Some of the changes that he implemented after AltaU include the switch to a 14-11 day pre-synch/ov-synch program. Between strict compliance to protocols and a parlor-based activity monitor system to cherry pick cows in heat after the 50-day voluntary wait period, they have bumped up their pregnancy rate to 27%!
In addition to stellar reproduction, Tom also puts a focused emphasis on achieving the most production per cow. To do this, he ensures cows are only gone to the parlor for 40-45 minutes from the time they leave their pen until they’re back at the feed bunk.

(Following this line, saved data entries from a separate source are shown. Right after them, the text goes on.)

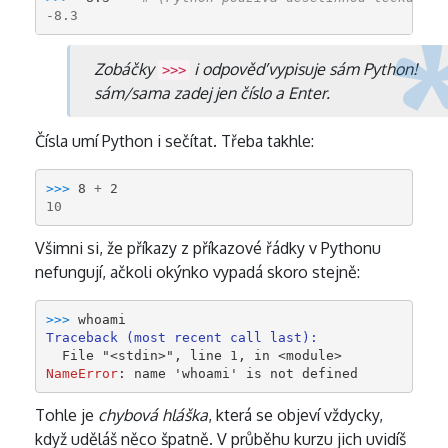
-8.3
Zobáčky
i odpověď vypisuje sám Python!
>>>
sám/sama zadej jen číslo a Enter.
Čísla umí Python i sečítat. Třeba takhle:
>>> 
8
+
2
10
Všimni si, že příkazy z příkazové řádky v Pythonu
nefungují, ačkoli okýnko vypadá skoro stejně:
>>> 
whoami
Traceback (most recent call last):
  File 
"<stdin>"
, line 
1
, in 
<module>
NameError
: 
name 'whoami' is not defined
Tohle je
chybová hláška
, která se objeví vždycky,
když uděláš něco špatně. V průběhu kurzu jich uvidíš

He also did some rearranging of groups of cattle, sorting out one group of slower milking cows. With the slow milkers grouped together, he was amazed by the full hour per day that they save in the parlor from the added efficiency of grouping. He also keeps the first lactation animals separate from the older cows.
Furthermore, only one ration is fed to the entire herd, as opposed to one ration for high producers and one ration for low producers. Increasing the production on what have been the lower producing cows has increased their overall production levels to 42 liters (93 pounds) shipped per cow per day.
Tom aids his quest for added production with the genetic plan he has in place. With 70% emphasis on production, and the remaining 30% placed on health, Tom selects sires that make the high-producing, healthy cows that create the most profit.
To further advance the genetics, and also capitalize on current beef prices, Tom and Alan are using sexed semen on the top heifers, and then using beef semen to breed the bottom 30% of the herd and any cows over 3rd service.
Tom comments on the benefits of DairyComp 305 to keep things in order in terms of synchronization, dry-off, herd health, and other protocols, and to keep a handle on metrics to manage herd on a day-to-day basis. He adds, “DairyComp has really revolutionized the way we run things here.”
Looking ahead, Tom and the team at Vortex Holsteins plan to work toward their challenge and goal of expanding. With a progressive, focused mindset, and a constant desire to learn, they plan to become not only bigger, but better in all areas of management.